Убийство времени. Автобиография | страница 47



После занятий — а иногда даже между занятиями — я изучал городскую культурную жизнь. Я посещал дискуссии о политике, современном искусстве, о существовании Бога, о последствиях открытий современной науки для теологии. Я брал уроки актерского мастерства, снова стал заниматься пением, ходил на концерты, в оперу и на драматические представления. Я видел Вернера Краусса, этого великого волшебника театра, в «Елизавете Английской» Брукнера, в «Общественном обвинителе» (Öffentlicher Anklager) Хохвельдера[19], в «Перед заходом солнца» Гауптманна, а также в роли Валленштейна. Краусс в «Капитане из Копёника» меня разочаровал — здесь его игра казалась уже рутинной. Курд Юргенс и О.В. Фишер все еще играли в Бургтеатре. Юргенс был впечатляющим актером, но роль Ковальски ему не удалась. Я помню, как слушал Восьмую симфонию Брукнера — мне пришлось простоять все представление, но хотя я был все еще на костылях, я даже не заметил долгого двухчасового возвращения домой.

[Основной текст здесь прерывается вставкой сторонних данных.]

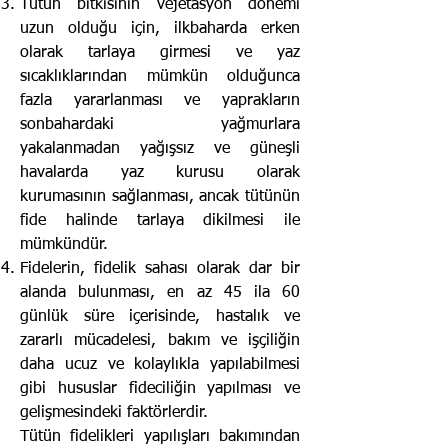
Tütün bitkisinin vejetasyon dönemi
uzun olduğu için, ilkbaharda erken
olarak tarlaya girmesi ve yaz
sıcaklıklarından mümkün olduğunca
fazla yararlanması ve yaprakların
sonbahardaki yağmurlara
yakalanmadan yağışsız ve güneşli
havalarda yaz kurusu olarak
kurumasının sağlanması, ancak tütünün
fide halinde tarlaya dikilmesi ile
mümkündür.
Fidelerin, fidelik sahası olarak dar bir
alanda bulunması, en az 45 ila 60
günlük süre içerisinde, hastalık ve
zararlı mücadelesi, bakım ve işçiliğin
daha ucuz ve kolaylıkla yapılabilmesi
gibi hususlar fideciliğin yapılması ve
gelişmesindeki faktörlerdir.
Tütün fidelikleri yapılışları bakımından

Когда вернулся Пабст, я сыграл крохотную роль в одном из его фильмов (в главной роли был занят Эрнст Дойч)[20]. Я защищал современные произведения искусства в письмах к редакторам газет, а также и лично, нападая на критиков, которые обрушивали свой гнев на художественные выставки. Каждый вторник в семь часов утра я заявлялся на теологический семинар на задворках церкви Святого Петра, чтобы убедить отца Отто Мауэра в том, что его усилия напрасны. Я говорил, что верить в бога — это одно дело. Но попытки доказать его существование обречены на неудачу — ведь идея божественного существа просто не имеет научного основания. Кстати говоря, это был мой метод вмешательства: наука — это основа знания; наука эмпирична; прочие неэмпирические предприятия или логичны, или являются чепухой. Вместе с маленькой группой изучавших науку студентов мы вторгались на лекции и семинары по философии. Нас покорил Алоиз Демпф, громогласный оратор и выдающийся специалист по средневековой философии. На протяжении некоторого времени я мог перечислить все главные латинские определения аристотелевых терминов. Рорец[21] казался нам сносным — на его семинаре я обсуждал кантовские «Пролегомены». На особой встрече по социологии, где председательствовал Кнолль, а среди слушателей был Ганс Вайгель, я объяснял карнаповское видение семантики, а на семинаре Крафта я выступил с ультрадетерминистским докладом о поведении животных: почему птица взлетает прямо сейчас, а не мгновением позже? Потому что окружающий ее воздух, свет и тому подобное предоставляют необходимые для этого условия. Я был абсолютно уверен в том, что никакое другое описание не имело смысла. Сегодня, когда я вспоминаю этот настрой, я кое-что понимаю о силе метафизических систем.